What are we doing here? I mean, even if that SISDE bastard does have us trussed
up like a Christmas turkey, what's the point in making it all worse? If
we're screwed, we're screwed. Why do it twice over? Why not make
ourselves a few friends by throwing up our hands and letting someone else sort
out this crapfest?"

Falcone
rubbed his chin and stared at a pair of tourists wandering idly across the
road, oblivious to the presence of traffic.

"Very
good question," he conceded after a while.

"Do
I get a very good answer?"

"Maybe.
Maybe not."

The
grey van was now a couple of hundred metres in front, disappearing towards the
main drag of Vittorio Emanuele and the street which turned down to the
Pantheon.

"They're
right in one respect," Falcone told Peroni quietly. "Kaspar has to
come off the street. You know that as well as I do."

"Of
course I know that!" It was as if Falcone was trying to be exasperating. And
succeeding too. "It doesn't mean we just rub him out. I mean...
what kind of a world are we living in? I don't want to act like I'm
judge, jury and executioner. If I wanted that I'd move to South America
or somewhere."

"Pragmatism--"

"Bullshit!"

Falcone
pointed to the grey van ahead of them. "Keep up. So what do you suggest
we do?"

"OK!
Here's an idea.
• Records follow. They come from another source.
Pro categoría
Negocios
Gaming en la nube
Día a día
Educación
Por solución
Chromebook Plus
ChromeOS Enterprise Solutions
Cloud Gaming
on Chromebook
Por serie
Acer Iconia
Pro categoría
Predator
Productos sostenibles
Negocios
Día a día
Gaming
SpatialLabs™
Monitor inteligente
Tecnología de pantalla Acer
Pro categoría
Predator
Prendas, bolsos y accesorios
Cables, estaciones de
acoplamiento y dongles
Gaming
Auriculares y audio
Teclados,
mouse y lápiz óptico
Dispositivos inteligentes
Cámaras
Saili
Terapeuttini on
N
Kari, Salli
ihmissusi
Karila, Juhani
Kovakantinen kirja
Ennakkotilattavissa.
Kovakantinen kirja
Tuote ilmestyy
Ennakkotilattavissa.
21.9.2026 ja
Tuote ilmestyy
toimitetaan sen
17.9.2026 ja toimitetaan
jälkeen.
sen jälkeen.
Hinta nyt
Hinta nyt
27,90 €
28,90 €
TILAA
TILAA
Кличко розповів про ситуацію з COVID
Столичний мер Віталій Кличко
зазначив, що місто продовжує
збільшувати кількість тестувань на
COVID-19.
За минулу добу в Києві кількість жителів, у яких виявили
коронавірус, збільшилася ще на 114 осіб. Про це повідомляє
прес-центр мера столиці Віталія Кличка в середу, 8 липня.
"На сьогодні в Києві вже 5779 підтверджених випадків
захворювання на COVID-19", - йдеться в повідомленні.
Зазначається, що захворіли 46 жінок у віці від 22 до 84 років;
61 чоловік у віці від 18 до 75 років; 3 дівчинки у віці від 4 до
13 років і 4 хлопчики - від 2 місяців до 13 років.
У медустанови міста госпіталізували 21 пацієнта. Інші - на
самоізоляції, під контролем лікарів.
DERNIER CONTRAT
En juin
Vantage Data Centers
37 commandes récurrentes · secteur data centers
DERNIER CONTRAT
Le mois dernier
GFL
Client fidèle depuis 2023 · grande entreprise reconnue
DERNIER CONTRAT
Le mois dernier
We go back to the Questura. We find some nice, powerful
uniform one office above Moretti. There has to be someone there who will
listen."

"In
the end," Falcone agreed. "But then we don't get Kaspar. Or
they get him anyway and disappear off the face of the planet, leaving us to
answer all the awkward questions. Plus, there's the small matter of Agent
Deacon. Who's looking out for her now, do you think? Leapman?"